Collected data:
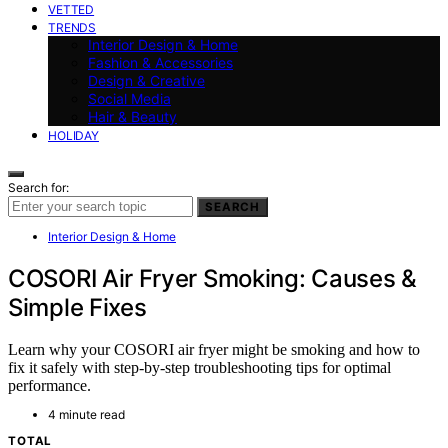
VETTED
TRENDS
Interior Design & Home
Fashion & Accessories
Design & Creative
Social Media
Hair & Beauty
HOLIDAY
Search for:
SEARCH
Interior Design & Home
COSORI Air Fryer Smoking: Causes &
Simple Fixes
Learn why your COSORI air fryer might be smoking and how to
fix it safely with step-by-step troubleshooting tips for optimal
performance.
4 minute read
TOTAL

* * *

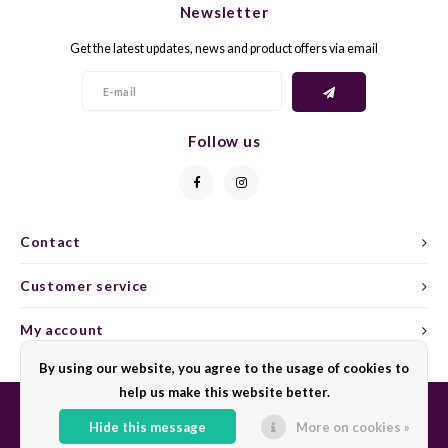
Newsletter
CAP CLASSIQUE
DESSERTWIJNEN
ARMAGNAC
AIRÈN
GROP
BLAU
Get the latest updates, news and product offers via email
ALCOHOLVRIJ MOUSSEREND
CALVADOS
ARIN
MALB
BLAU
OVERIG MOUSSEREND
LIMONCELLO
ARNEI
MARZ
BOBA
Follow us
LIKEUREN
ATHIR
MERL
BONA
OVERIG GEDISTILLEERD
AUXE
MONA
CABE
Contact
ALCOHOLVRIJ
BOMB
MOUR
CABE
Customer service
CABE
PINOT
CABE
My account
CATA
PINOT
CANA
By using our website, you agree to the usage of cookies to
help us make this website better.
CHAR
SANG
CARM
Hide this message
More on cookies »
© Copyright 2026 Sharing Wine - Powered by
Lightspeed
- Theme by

TASK REQUIREMENTS ▸ Compute the number of lines in the entries above that hold the word "ALCOHOLVRIJ"; the answer must contain nothing else.

EXPECTED ANSWER ▸ 2